人が死ぬと、その魂は「蝶」になり、やがて消えてしまう世界。かつて妹の「蝶」をテロリストに奪われた青年は、やがて成長し、蝶を管理する「死局」の一員となる―。
人の魂が「蝶」となる世界を舞台に描かれるSFアクション漫画「バタフライ・ストレージ」。1巻のレビューです。
作者の安堂維子里(あんどう・いこり)さんは、「Silent Blue」「世界の合言葉は水」「水の箱庭」のように、みずみずしい世界観の漫画を描かれる作家さん。
しかし本作「バタフライ・ストレージ」では一転、ハードなSFアクションを描かれます。

「バタフライ・ストレージ」は月刊COMICリュウにて絶賛連載中です。
「バタフライ・ストレージ」レビュー
あらすじ
人が死ぬとその肉体は瞬時に朽ち果て、抜け出た魂は「蝶」となる。そのままでは49日後に消滅してしまう「蝶」を、国家機関「死局」が管理する世界。
死局の特殊捕蝶班に所属する主人公・小野百士(おの・ひゃくし)は、「蝶」を保護するために危険な任務に臨む。
その胸にあるのは双子の妹・千里の存在。14年前の飛行機事故で謎の男に「蝶」を奪い取られ、意識の無いまま生き続ける千里。
蝶が抜けて消滅した体は死を迎えるが、千里が生きている以上、彼女の「蝶」は必ずどこかに存在するはず。妹の「蝶」を取り戻すため、死局員として男の行方を追う百士。
一方、死局以外にも蝶を凍結保管する組織の存在が。特殊捕蝶班は活発化する組織の壊滅を目指すが―。
迫力のハードSF
「バタフライ・ストレージ」、想像以上にハードなSFでした…!
冒頭、「蝶」の闇オークションに突入する、死局特殊捕蝶班の面々。容赦の無いガンアクション&スピーディな格闘戦を展開。いきなり迫力のアクションシーンで、一気に物語に引き込まれます。

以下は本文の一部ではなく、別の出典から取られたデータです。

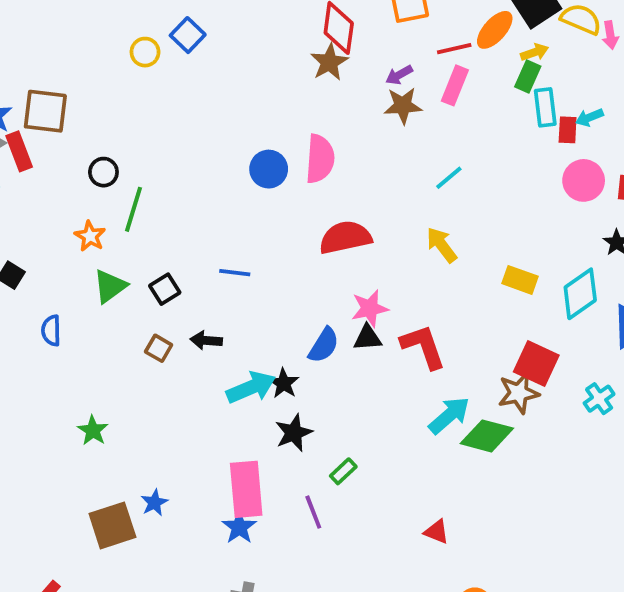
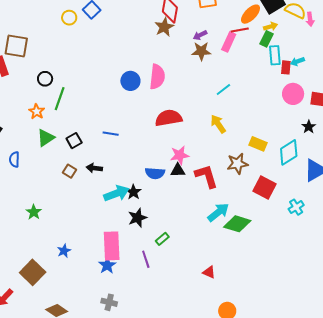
red line: (454, 49) -> (240, 30), moved
blue semicircle: (324, 345) -> (155, 173), turned 60
brown star: (519, 393) -> (237, 164), moved
brown square: (112, 525) -> (33, 272), moved, turned -30

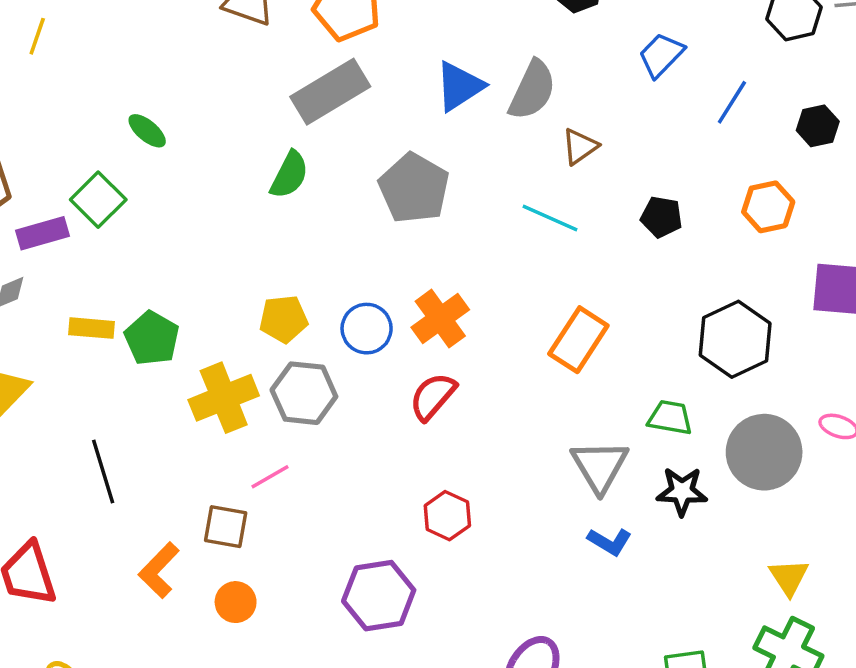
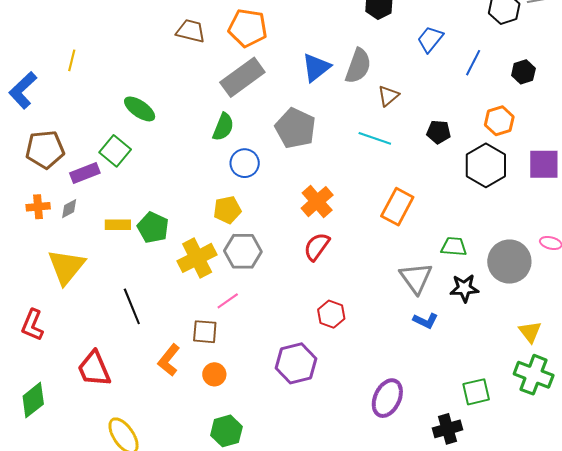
green ellipse: (147, 131) -> (140, 109), size x1.4
blue circle: (367, 329) -> (245, 163), moved
black hexagon: (735, 339) -> (486, 165), moved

安堂維子里さんのこれまでの漫画は、しっとりとした雰囲気の作風。しかし「バタフライ・ストレージ」ではスタートから迫力・スピード感ある特殊部隊の活躍が描かれ、SFアクションのカッコよさを見せつけてくれます。
謎多き世界観
人が死ぬとその体からは「蝶」が抜け、肉体は朽ちる。そして蝶も49時間後には消滅する世界。蝶には持ち主の全てのデータが保持され、そのほとんどは死局によって保護・回収されます。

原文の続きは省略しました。